WHAT YOU SHOULD DO :: Stop after the line that contains "SEO: Waarom is het zo belangrijk?"; until then, restate each line of the entries word for word from the very first.

(Dataset entries)
# # # #
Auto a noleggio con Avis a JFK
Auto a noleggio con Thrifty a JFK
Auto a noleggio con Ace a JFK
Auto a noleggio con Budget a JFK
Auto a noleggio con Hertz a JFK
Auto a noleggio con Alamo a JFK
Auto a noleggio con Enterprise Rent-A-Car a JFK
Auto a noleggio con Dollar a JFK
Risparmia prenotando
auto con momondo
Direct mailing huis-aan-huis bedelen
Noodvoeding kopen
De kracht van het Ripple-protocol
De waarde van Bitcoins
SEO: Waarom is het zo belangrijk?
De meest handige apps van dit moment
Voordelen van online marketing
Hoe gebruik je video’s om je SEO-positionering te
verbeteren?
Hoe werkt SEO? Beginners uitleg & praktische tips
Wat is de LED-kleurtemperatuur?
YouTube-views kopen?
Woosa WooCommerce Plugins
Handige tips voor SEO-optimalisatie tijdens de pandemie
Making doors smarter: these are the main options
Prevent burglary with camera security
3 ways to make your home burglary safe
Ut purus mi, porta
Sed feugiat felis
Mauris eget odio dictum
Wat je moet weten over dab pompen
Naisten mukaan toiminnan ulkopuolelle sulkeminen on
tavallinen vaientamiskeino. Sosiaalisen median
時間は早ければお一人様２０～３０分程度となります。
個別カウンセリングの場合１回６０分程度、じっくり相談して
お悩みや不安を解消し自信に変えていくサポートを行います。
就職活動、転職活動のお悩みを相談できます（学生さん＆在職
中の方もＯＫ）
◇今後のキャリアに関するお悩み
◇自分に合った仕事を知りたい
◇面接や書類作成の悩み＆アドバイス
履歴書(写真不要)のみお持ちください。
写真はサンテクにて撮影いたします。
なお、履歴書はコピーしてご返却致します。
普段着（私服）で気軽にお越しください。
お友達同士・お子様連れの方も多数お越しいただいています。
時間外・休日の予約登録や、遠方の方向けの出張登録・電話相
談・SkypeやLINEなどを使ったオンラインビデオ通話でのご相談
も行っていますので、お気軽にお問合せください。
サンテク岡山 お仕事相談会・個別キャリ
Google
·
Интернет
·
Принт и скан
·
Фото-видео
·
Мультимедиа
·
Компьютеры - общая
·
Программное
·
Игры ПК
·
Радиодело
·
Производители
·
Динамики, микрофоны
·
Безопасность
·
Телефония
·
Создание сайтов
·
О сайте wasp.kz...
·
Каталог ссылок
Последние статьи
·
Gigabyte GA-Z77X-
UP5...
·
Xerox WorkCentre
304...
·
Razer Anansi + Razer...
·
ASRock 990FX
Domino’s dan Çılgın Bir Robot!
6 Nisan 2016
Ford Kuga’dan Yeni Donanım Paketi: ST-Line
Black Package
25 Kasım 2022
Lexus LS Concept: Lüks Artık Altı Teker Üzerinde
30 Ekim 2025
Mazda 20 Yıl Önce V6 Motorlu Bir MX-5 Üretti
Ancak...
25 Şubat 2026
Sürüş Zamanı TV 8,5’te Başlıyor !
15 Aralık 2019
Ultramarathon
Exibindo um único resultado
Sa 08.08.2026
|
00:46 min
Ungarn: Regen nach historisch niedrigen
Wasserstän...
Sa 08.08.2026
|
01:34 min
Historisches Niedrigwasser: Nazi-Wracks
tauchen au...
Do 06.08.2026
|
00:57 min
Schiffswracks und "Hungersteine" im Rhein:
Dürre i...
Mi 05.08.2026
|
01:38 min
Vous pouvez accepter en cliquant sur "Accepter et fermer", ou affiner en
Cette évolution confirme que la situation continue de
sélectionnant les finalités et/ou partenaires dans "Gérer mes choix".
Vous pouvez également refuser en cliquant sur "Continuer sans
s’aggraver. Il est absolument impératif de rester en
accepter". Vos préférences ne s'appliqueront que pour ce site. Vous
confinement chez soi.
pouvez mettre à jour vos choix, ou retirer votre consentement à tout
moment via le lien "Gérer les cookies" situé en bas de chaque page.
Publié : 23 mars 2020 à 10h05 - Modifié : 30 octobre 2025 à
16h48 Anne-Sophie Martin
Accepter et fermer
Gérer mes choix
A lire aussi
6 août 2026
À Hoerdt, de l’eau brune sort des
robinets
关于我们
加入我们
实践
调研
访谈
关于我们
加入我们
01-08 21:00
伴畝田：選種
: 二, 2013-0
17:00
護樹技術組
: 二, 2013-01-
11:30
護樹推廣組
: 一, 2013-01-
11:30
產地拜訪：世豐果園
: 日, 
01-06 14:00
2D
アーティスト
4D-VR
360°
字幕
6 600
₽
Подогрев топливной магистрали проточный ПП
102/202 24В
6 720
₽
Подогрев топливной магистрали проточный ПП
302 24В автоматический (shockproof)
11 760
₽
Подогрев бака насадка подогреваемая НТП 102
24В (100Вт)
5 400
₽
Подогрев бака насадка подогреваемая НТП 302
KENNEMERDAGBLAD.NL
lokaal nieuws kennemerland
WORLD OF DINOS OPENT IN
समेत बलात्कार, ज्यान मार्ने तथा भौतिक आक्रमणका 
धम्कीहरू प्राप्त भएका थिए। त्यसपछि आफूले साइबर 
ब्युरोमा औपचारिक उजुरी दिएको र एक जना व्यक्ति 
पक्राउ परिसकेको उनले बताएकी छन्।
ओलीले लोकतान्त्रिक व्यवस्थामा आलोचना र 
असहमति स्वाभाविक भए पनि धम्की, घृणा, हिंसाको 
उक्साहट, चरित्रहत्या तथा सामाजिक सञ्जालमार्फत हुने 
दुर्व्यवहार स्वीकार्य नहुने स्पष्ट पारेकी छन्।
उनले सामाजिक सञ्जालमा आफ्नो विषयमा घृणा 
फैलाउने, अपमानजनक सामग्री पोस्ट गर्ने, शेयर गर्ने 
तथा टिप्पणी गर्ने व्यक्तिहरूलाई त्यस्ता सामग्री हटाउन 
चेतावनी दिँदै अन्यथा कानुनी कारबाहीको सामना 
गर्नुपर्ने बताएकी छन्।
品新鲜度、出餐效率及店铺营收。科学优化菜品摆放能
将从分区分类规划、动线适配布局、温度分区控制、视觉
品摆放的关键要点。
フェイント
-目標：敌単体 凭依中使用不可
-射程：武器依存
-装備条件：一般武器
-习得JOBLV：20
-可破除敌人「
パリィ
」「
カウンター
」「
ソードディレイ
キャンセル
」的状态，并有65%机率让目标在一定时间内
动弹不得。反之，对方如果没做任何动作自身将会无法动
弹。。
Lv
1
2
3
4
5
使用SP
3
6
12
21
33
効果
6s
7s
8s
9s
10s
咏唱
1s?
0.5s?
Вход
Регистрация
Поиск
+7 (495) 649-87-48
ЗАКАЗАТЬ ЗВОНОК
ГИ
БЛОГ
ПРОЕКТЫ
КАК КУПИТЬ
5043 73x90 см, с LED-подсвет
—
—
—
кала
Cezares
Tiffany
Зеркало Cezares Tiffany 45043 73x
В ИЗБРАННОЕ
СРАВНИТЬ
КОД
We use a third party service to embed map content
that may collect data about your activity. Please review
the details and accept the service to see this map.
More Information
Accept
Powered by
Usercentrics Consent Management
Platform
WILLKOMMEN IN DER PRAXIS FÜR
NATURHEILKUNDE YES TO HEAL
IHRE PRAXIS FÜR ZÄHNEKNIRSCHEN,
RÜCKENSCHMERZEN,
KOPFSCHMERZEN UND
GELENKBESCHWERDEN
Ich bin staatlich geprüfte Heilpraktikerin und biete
# # # #
RESPONSE FOR THIS EXERCISE ::
Auto a noleggio con Avis a JFK
Auto a noleggio con Thrifty a JFK
Auto a noleggio con Ace a JFK
Auto a noleggio con Budget a JFK
Auto a noleggio con Hertz a JFK
Auto a noleggio con Alamo a JFK
Auto a noleggio con Enterprise Rent-A-Car a JFK
Auto a noleggio con Dollar a JFK
Risparmia prenotando
auto con momondo
Direct mailing huis-aan-huis bedelen
Noodvoeding kopen
De kracht van het Ripple-protocol
De waarde van Bitcoins
SEO: Waarom is het zo belangrijk?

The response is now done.